I had wonderful luck at an estate auction over the weekend. They had several boxes of jewelry and luckily, almost no one else bid against me. Two other bidders won a few individual pieces but I stuck with my strategy of buying whatever is left when they offer it up as one lot. The 200 pieces of jewelry I bought will be cleaned, photographed and will soon serve as fodder for my Ebay store. I found a few pieces though that I absolutely loved and wanted to share. I’m a complete sucker for small functional pieces like lockets and pill cases. The first piece I bought was a set of cuff links, shaped like books that open to hold a picture of a sweetheart and a St. Christopher medal (the patron saint of travelers).

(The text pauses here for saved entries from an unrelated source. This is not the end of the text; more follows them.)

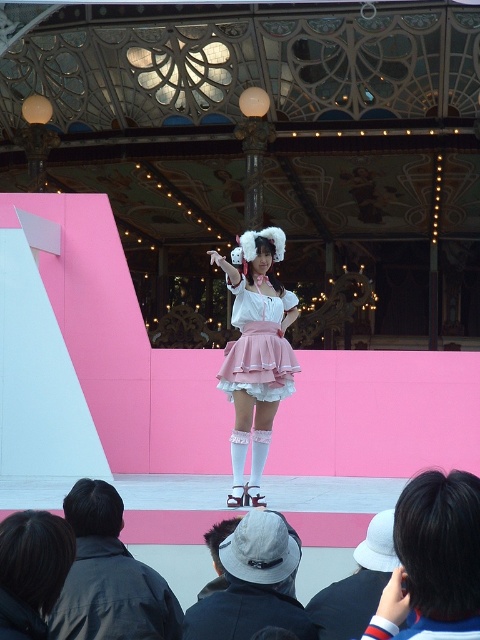 Question: Is dark brown hair at lower left wider than pink satin skirt at center?

Choices:
 (A) yes
 (B) no

Answer: (A)

Question: Does matte pink skirt at center have a larger size compared to pink satin skirt at center?

Choices:
 (A) yes
 (B) no

Answer: (A)

Question: Estimate the real-world distances between objects in this image. Which object is farther from the gray felt hat at lower center?

Choices:
 (A) white fabric hat at lower right
 (B) matte pink skirt at center
 (C) white cotton hat at lower center

Answer: (B)

Question: Can you confirm if white fabric hat at lower right is bigger than matte pink skirt at center?

Choices:
 (A) yes
 (B) no

Answer: (B)

Question: Which object is farther from the camera taking this photo?

Choices:
 (A) matte pink skirt at center
 (B) white cotton hat at lower center

Answer: (A)

Question: Which of the following is the closest to the observer?

Choices:
 (A) coord(373,518)
 (B) coord(218,605)

Answer: (B) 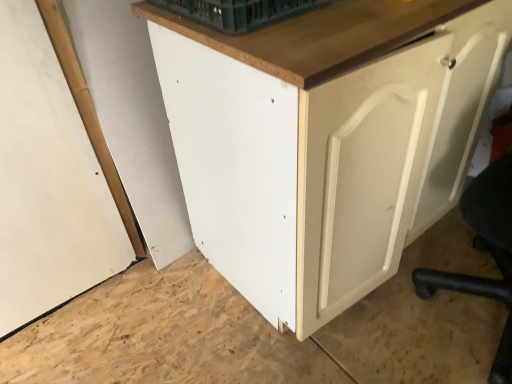 Question: In the image, is matte white cabinet at center on the left side or the right side of white matte door at right?

Choices:
 (A) left
 (B) right

Answer: (A)

Question: Considering the positions of point (206, 182) and point (475, 132), is point (206, 182) closer or farther from the camera than point (475, 132)?

Choices:
 (A) closer
 (B) farther

Answer: (A)

Question: Which object is the closest to the matte white cabinet at center?

Choices:
 (A) green plastic basket at upper center
 (B) white matte door at right

Answer: (B)

Question: Estimate the real-world distances between objects in this image. Which object is farther from the white matte door at right?

Choices:
 (A) green plastic basket at upper center
 (B) matte white cabinet at center

Answer: (A) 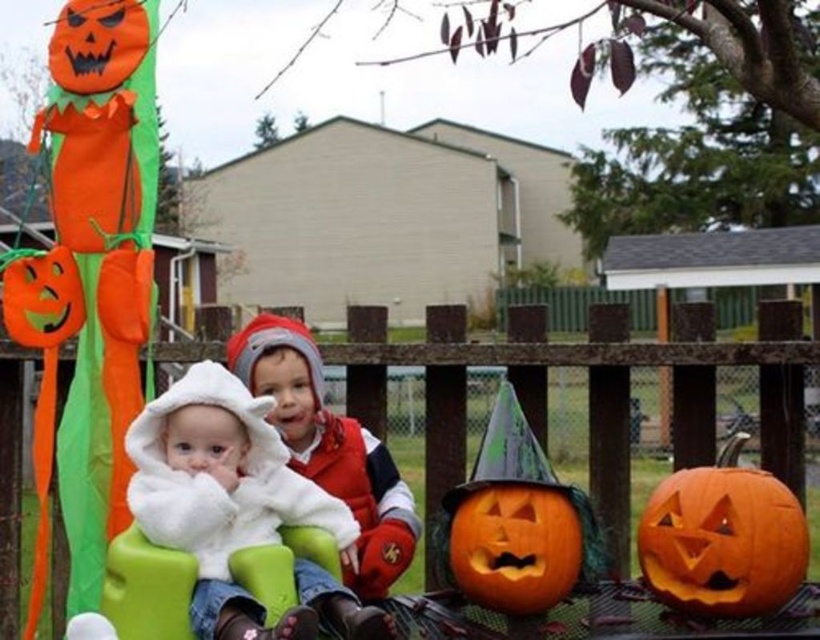 Which is in front, point (260, 612) or point (62, 280)?

Point (260, 612) is in front.

This screenshot has width=820, height=640. What do you see at coordinates (237, 508) in the screenshot? I see `white fluffy coat at center` at bounding box center [237, 508].

The height and width of the screenshot is (640, 820). I want to click on white fluffy coat at center, so click(237, 508).

Which is in front, point (276, 404) or point (20, 330)?

Point (276, 404) is in front.

Is point (371, 584) positioned before point (52, 342)?

Yes, it is.

Is point (276, 317) positioned after point (7, 275)?

Yes, it is.

This screenshot has height=640, width=820. I want to click on white fleece hat at center, so click(329, 445).

Who is more distant from viewer, (545, 525) or (83, 316)?

Positioned behind is point (83, 316).

Can you confirm if orange matte pumpkin at lower right is positioned below orange matte pumpkin at left?

Yes, orange matte pumpkin at lower right is below orange matte pumpkin at left.

Between point (527, 563) and point (82, 316), which one is positioned in front?

Point (527, 563)

Find the location of a particular element. orange matte pumpkin at lower right is located at coordinates (513, 547). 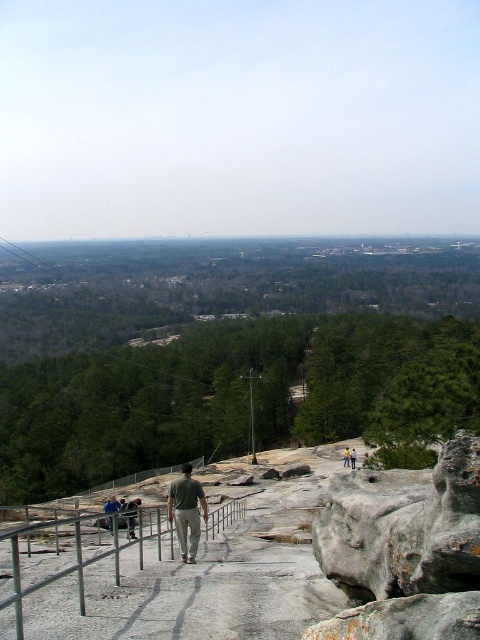 Is point (264, 595) positioned behind point (184, 464)?

No, it is not.

Who is positioned more to the left, gray stone path at center or green matte shirt at center?

Positioned to the left is green matte shirt at center.

You are a GUI agent. You are given a task and a screenshot of the screen. Output one action in this format:
    pyautogui.click(x=<x>, y=<y>)
    Task: Click on the gray stone path at center
    
    Given the screenshot: What is the action you would take?
    pyautogui.click(x=211, y=576)

What are the coordinates of `gray stone path at center` in the screenshot? It's located at (211, 576).

This screenshot has width=480, height=640. Describe the element at coordinates (404, 548) in the screenshot. I see `rusty stone boulder at center` at that location.

Is rusty stone boulder at center taller than light blue shirt at center?

Yes.

Which is in front, point (442, 609) or point (348, 456)?

Point (442, 609) is in front.

Where is `rusty stone boulder at center`? The height and width of the screenshot is (640, 480). rusty stone boulder at center is located at coordinates (404, 548).

Looking at this image, can you confirm if green matte shirt at center is positioned to the right of dark gray pants at center?

Indeed, green matte shirt at center is positioned on the right side of dark gray pants at center.

Is the position of green matte shirt at center less distant than that of dark gray pants at center?

Yes, it is.

Does point (182, 518) come closer to viewer compared to point (127, 512)?

Yes.

Find the location of a particular element. green matte shirt at center is located at coordinates (187, 512). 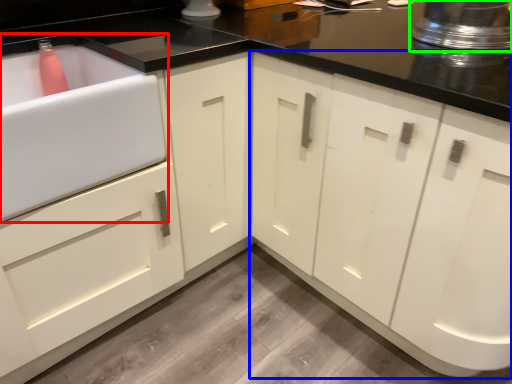 Question: Based on their relative distances, which object is nearer to sink (highlighted by a red box)? Choose from cabinetry (highlighted by a blue box) and appliance (highlighted by a green box).

Choices:
 (A) cabinetry
 (B) appliance

Answer: (A) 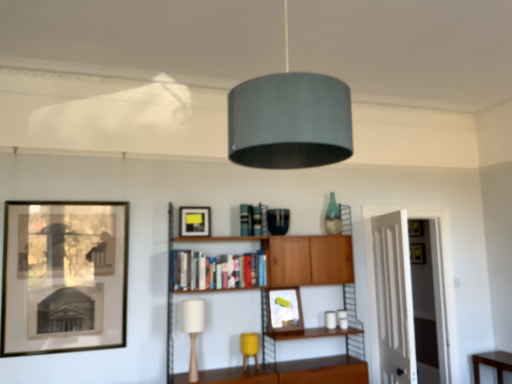 Question: Are white wood door at right and yellow fabric table lamp at lower center, the 2th table lamp positioned from the front, far apart?

Choices:
 (A) no
 (B) yes

Answer: (B)

Question: Considering the relative sizes of white wood door at right and yellow fabric table lamp at lower center, the 1th table lamp from the right, in the image provided, is white wood door at right shorter than yellow fabric table lamp at lower center, the 1th table lamp from the right,?

Choices:
 (A) yes
 (B) no

Answer: (B)

Question: Is white wood door at right bigger than yellow fabric table lamp at lower center, the 1th table lamp from the right?

Choices:
 (A) yes
 (B) no

Answer: (A)

Question: Is yellow fabric table lamp at lower center, the 1th table lamp from the right, at the back of white wood door at right?

Choices:
 (A) yes
 (B) no

Answer: (B)

Question: Is white wood door at right positioned behind yellow fabric table lamp at lower center, the 1th table lamp from the right?

Choices:
 (A) yes
 (B) no

Answer: (A)

Question: Considering the positions of white matte table lamp at center, the second table lamp in the back-to-front sequence, and wooden cabinet at center in the image, is white matte table lamp at center, the second table lamp in the back-to-front sequence, taller or shorter than wooden cabinet at center?

Choices:
 (A) tall
 (B) short

Answer: (B)

Question: Does point (190, 311) appear closer or farther from the camera than point (332, 258)?

Choices:
 (A) closer
 (B) farther

Answer: (A)

Question: Is white matte table lamp at center, which is the second table lamp from right to left, situated inside wooden cabinet at center or outside?

Choices:
 (A) outside
 (B) inside

Answer: (B)

Question: Is white matte table lamp at center, marked as the first table lamp in a front-to-back arrangement, wider or thinner than wooden cabinet at center?

Choices:
 (A) wide
 (B) thin

Answer: (B)

Question: Considering the positions of wooden cabinet at center and matte silver picture frame at center, positioned as the 1th picture frame in right-to-left order, in the image, is wooden cabinet at center bigger or smaller than matte silver picture frame at center, positioned as the 1th picture frame in right-to-left order,?

Choices:
 (A) small
 (B) big

Answer: (B)

Question: Does point (336, 332) appear closer or farther from the camera than point (295, 327)?

Choices:
 (A) closer
 (B) farther

Answer: (A)

Question: Is wooden cabinet at center in front of or behind matte silver picture frame at center, positioned as the 1th picture frame in right-to-left order, in the image?

Choices:
 (A) behind
 (B) front

Answer: (B)

Question: Is wooden cabinet at center to the left or to the right of matte silver picture frame at center, arranged as the 3th picture frame when viewed from the front, in the image?

Choices:
 (A) left
 (B) right

Answer: (A)

Question: Considering their positions, is yellow fabric table lamp at lower center, the 1th table lamp viewed from the back, located in front of or behind matte black picture frame at left, which is the 1th picture frame from left to right?

Choices:
 (A) behind
 (B) front

Answer: (A)

Question: Do you think yellow fabric table lamp at lower center, the 1th table lamp viewed from the back, is within matte black picture frame at left, which ranks as the 1th picture frame in front-to-back order, or outside of it?

Choices:
 (A) outside
 (B) inside

Answer: (A) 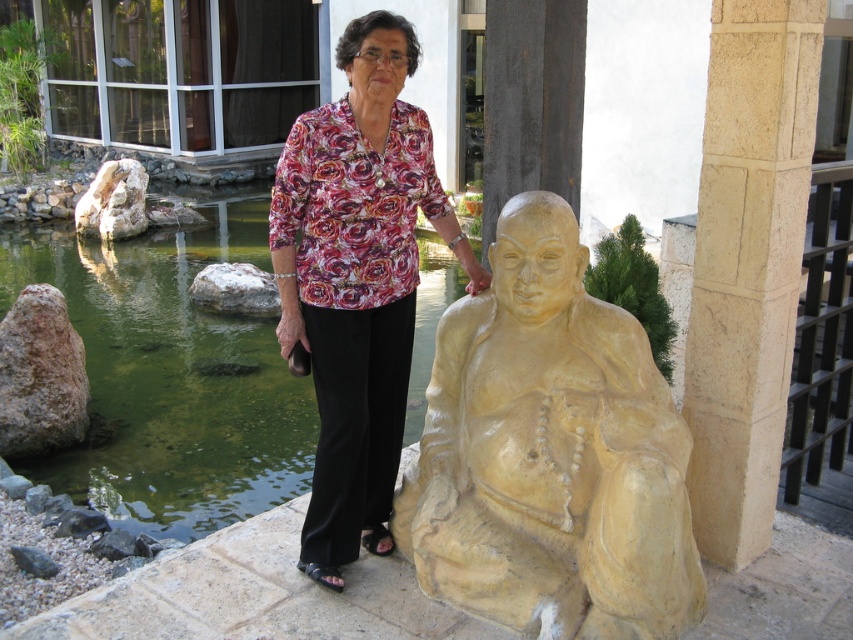 Does yellow stone statue at center have a greater height compared to green water at pond left?

Yes, yellow stone statue at center is taller than green water at pond left.

Can you confirm if yellow stone statue at center is positioned below green water at pond left?

Yes.

Locate an element on the screen. yellow stone statue at center is located at coordinates (550, 452).

Who is lower down, green water at pond left or floral fabric blouse at center?

floral fabric blouse at center

Is green water at pond left bigger than floral fabric blouse at center?

Incorrect, green water at pond left is not larger than floral fabric blouse at center.

Does point (45, 260) come behind point (386, 282)?

Yes.

The image size is (853, 640). Identify the location of green water at pond left. (170, 374).

The image size is (853, 640). Describe the element at coordinates (550, 452) in the screenshot. I see `yellow stone statue at center` at that location.

Does yellow stone statue at center have a greater width compared to beige stone pillar at right?

Yes, yellow stone statue at center is wider than beige stone pillar at right.

This screenshot has width=853, height=640. What do you see at coordinates (550, 452) in the screenshot?
I see `yellow stone statue at center` at bounding box center [550, 452].

This screenshot has height=640, width=853. Identify the location of yellow stone statue at center. (x=550, y=452). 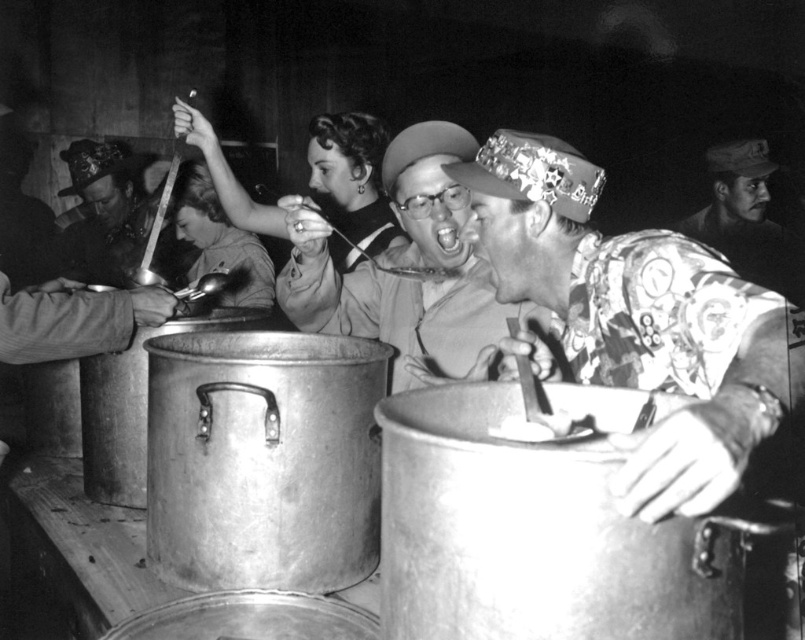 Question: Estimate the real-world distances between objects in this image. Which object is closer to the camouflage-patterned shirt at center?

Choices:
 (A) metallic silver spoon at center
 (B) smooth black hair at upper center

Answer: (B)

Question: Is metallic silver spoon at center to the left of camouflage-patterned shirt at center from the viewer's perspective?

Choices:
 (A) yes
 (B) no

Answer: (A)

Question: Can you confirm if shiny silver spoon at left is thinner than smooth skin face at center?

Choices:
 (A) yes
 (B) no

Answer: (B)

Question: Considering the real-world distances, which object is closest to the printed fabric shirt at center?

Choices:
 (A) smooth skin face at center
 (B) shiny silver spoon at left
 (C) metallic silver spoon at center

Answer: (C)

Question: Can you confirm if printed fabric shirt at center is positioned to the left of shiny silver spoon at left?

Choices:
 (A) yes
 (B) no

Answer: (B)

Question: Based on their relative distances, which object is nearer to the camouflage-patterned shirt at center?

Choices:
 (A) printed fabric shirt at center
 (B) smooth black hair at upper center
 (C) smooth skin face at center

Answer: (B) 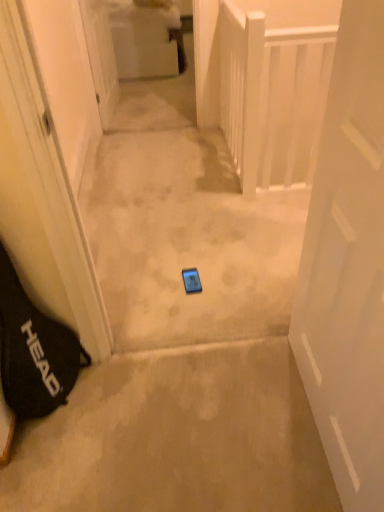 Question: Can you confirm if black fabric bag at left is thinner than white wooden balustrade at upper right?

Choices:
 (A) no
 (B) yes

Answer: (A)

Question: Is black fabric bag at left taller than white wooden balustrade at upper right?

Choices:
 (A) no
 (B) yes

Answer: (A)

Question: Is black fabric bag at left to the left of white wooden balustrade at upper right from the viewer's perspective?

Choices:
 (A) yes
 (B) no

Answer: (A)

Question: From the image's perspective, is black fabric bag at left beneath white wooden balustrade at upper right?

Choices:
 (A) yes
 (B) no

Answer: (A)

Question: Does black fabric bag at left have a lesser height compared to white wooden balustrade at upper right?

Choices:
 (A) yes
 (B) no

Answer: (A)

Question: Is blue glossy phone at center to the left or to the right of white glossy door at upper center, which is counted as the 1th door, starting from the left, in the image?

Choices:
 (A) right
 (B) left

Answer: (A)

Question: In the image, is blue glossy phone at center positioned in front of or behind white glossy door at upper center, which is the 2th door from bottom to top?

Choices:
 (A) behind
 (B) front

Answer: (B)

Question: Based on their sizes in the image, would you say blue glossy phone at center is bigger or smaller than white glossy door at upper center, the second door from the right?

Choices:
 (A) small
 (B) big

Answer: (B)

Question: Does point (109, 206) appear closer or farther from the camera than point (92, 34)?

Choices:
 (A) closer
 (B) farther

Answer: (A)

Question: From the image's perspective, is black fabric bag at left above or below white wooden balustrade at upper right?

Choices:
 (A) below
 (B) above

Answer: (A)

Question: In terms of size, does black fabric bag at left appear bigger or smaller than white wooden balustrade at upper right?

Choices:
 (A) big
 (B) small

Answer: (A)

Question: From a real-world perspective, is black fabric bag at left positioned above or below white wooden balustrade at upper right?

Choices:
 (A) above
 (B) below

Answer: (B)

Question: Does point (28, 397) appear closer or farther from the camera than point (279, 161)?

Choices:
 (A) farther
 (B) closer

Answer: (B)

Question: Considering the positions of beige carpet at center and white wooden balustrade at upper right in the image, is beige carpet at center wider or thinner than white wooden balustrade at upper right?

Choices:
 (A) thin
 (B) wide

Answer: (B)

Question: From a real-world perspective, is beige carpet at center physically located above or below white wooden balustrade at upper right?

Choices:
 (A) above
 (B) below

Answer: (B)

I’ve never run across the book/locket/cuff link/religious medal combo before.
I also bought this little hinged sachet piece by Florenza. I feel like it was likely worn as a pendant and could have held some sort of fragrance
This cute little tiny pill case in the shape of a book has a hinged lid and was made in Mexico. It’s the one piece out of this lot I’m going to have a hard time parting with.
This last piece is not quite a locket and not quite a picture frame. When its folded up it measures just 1.5 x 1 x .5 inches. I’m not quite sure what you’d use it for but its just adorable.
I’m always in search for old costume jewelry when I’m out looking for things to sell. It’s easy to find, store, photograph and ship. Also (even though I don’t wear jewelry much), it’s all pretty cool and fun to look through. While I’m rather nearsighted I’ve found that I have better luck making out the tiny brands stamped on the pieces than most. I’ve been selling jewelry for a while and just from buying a researching small pieces, I’ve learned a lot more about it than I ever thought I’d know.
I generally buy anything I can second hand. Since I spend a lot of time searching for inventory, I get a chance to go to a lot of estate auctions, yard sales and thrift stores to find things I need for myself too.
This weekend I happened upon an estate auction where I found more than I expected (or thought would fit in my hatchback). I’d been wanting to trade my old bicycle for a while. The one I had was a bit too small and I wanted one a little bit more functional. I like running errands by bike and wanted something I could put a basket and saddle bags on. I found this great vintage Western Flyer bike for $30 that is just my size and even matches my style. It’s the first single speed, girl’s bike I’ve had in a long time. I cleaned it up a bit and put new tires on it and now it rides perfectly. I’ll probably be spending the next few weeks getting my legs in shape enough to ride a single speed bike for more than a few blocks before cursing myself.I also came home with a old school sweeper that I can use to sweep up under-the-couch crumbs without electricity, a hot dog maker I probably didn’t need and a set of Yaktrax, which I’ve been wanting for a while since they’re predicting a bad winter here. I paid $1 for each one of these.
I also bought a wonderful vintage coffee table that simply spoke to me. The top is solid brass and the legs are collapsible (fitted together with hinges that allow them to fold up flat). The juxtaposition of the mid century style wooden legs and the opulent decorated brass top was unexpected. It was so unique that I’d never seen anything like it. I did a little research and found out its a Hollywood Regency style piece from sometime around the 50’s. They were very popular in the middle of the century, and people would often hang the brass tops on the wall for decoration. I can see myself making a template of the legs and using them to design something similar when I start building furniture after our next move.